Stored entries

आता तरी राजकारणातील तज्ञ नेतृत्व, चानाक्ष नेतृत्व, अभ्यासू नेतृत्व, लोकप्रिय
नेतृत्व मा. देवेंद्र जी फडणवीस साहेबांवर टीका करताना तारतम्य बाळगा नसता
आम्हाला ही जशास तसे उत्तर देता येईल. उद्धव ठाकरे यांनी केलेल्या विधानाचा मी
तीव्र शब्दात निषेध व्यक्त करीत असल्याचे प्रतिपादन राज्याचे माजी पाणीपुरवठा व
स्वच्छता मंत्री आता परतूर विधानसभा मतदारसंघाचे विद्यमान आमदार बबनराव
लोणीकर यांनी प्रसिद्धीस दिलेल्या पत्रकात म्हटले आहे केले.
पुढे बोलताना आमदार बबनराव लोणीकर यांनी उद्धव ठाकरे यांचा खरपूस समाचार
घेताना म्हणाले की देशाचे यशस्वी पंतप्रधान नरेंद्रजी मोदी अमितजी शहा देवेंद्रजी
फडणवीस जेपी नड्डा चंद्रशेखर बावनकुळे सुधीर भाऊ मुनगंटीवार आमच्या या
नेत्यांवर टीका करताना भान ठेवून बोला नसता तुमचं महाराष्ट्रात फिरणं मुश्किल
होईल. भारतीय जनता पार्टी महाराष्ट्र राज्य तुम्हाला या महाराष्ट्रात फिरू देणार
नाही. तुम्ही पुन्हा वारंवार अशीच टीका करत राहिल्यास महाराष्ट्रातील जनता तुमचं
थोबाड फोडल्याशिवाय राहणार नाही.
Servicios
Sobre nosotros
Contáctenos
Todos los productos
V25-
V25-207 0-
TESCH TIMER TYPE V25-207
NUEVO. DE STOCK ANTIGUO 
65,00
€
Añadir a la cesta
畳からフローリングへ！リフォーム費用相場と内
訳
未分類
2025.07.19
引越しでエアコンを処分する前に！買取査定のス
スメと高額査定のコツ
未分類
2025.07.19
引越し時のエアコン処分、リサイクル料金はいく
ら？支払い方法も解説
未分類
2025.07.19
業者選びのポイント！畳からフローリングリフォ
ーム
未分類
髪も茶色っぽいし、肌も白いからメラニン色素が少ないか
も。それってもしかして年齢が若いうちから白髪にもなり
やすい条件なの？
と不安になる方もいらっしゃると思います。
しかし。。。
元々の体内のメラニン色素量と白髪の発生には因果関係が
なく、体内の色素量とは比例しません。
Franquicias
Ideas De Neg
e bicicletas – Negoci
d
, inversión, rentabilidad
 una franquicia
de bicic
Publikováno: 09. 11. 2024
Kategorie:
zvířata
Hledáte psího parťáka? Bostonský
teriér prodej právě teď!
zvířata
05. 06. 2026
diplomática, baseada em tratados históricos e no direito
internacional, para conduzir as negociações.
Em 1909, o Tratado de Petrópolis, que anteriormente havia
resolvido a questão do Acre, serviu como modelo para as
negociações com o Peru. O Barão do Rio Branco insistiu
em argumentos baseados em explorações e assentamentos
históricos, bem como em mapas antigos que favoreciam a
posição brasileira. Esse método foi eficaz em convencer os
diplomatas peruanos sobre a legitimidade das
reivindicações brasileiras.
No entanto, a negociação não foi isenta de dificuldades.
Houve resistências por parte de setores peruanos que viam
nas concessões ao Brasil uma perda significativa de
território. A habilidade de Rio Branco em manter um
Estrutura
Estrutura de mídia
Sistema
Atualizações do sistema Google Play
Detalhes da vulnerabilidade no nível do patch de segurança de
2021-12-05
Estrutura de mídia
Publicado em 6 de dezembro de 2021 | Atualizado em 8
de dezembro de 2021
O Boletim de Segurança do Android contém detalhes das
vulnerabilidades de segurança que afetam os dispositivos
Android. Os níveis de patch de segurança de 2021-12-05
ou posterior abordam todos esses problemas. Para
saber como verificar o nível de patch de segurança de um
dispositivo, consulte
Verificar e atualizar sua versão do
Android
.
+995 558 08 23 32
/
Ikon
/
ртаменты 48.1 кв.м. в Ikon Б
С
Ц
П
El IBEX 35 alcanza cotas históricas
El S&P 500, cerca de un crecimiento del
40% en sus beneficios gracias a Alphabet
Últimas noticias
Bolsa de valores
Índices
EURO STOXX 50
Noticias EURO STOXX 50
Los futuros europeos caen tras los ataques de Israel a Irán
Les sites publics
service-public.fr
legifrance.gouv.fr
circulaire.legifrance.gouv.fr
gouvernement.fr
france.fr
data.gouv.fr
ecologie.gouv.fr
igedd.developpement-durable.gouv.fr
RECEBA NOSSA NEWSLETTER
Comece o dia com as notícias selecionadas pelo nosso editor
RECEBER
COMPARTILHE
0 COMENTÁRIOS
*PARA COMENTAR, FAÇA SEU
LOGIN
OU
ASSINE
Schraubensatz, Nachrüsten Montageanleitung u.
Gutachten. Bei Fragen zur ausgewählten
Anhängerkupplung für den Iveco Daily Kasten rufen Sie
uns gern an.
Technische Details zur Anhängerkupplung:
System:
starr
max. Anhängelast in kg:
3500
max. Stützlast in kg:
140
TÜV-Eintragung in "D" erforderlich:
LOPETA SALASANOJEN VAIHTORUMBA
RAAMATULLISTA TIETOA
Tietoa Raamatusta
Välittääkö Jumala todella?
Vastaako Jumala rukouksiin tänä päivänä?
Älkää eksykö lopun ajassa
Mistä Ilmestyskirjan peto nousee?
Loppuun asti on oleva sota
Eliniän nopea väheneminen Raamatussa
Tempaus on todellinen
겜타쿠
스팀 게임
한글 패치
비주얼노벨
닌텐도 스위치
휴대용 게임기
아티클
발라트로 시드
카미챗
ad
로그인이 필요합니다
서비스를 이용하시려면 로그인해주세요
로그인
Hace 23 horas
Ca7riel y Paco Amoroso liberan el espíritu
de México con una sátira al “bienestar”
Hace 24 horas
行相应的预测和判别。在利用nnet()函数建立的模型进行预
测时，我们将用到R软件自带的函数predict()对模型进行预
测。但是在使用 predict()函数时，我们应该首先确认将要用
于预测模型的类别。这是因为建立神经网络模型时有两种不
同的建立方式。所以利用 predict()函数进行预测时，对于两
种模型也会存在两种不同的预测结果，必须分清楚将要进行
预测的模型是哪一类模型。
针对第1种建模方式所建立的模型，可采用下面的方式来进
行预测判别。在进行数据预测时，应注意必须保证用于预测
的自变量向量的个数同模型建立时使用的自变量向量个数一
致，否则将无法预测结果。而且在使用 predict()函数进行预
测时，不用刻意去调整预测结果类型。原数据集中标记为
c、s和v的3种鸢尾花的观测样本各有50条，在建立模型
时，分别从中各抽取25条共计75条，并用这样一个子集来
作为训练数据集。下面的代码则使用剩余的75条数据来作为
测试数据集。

WHAT THIS TASK INVOLVES
All lines from the one that holds "针对第1种建模方式所建立的模型，可采用下面的方式来进" to the end of the entries above must be transcribed exactly, both ends included, and no others.

RESPONSE BELOW
针对第1种建模方式所建立的模型，可采用下面的方式来进
行预测判别。在进行数据预测时，应注意必须保证用于预测
的自变量向量的个数同模型建立时使用的自变量向量个数一
致，否则将无法预测结果。而且在使用 predict()函数进行预
测时，不用刻意去调整预测结果类型。原数据集中标记为
c、s和v的3种鸢尾花的观测样本各有50条，在建立模型
时，分别从中各抽取25条共计75条，并用这样一个子集来
作为训练数据集。下面的代码则使用剩余的75条数据来作为
测试数据集。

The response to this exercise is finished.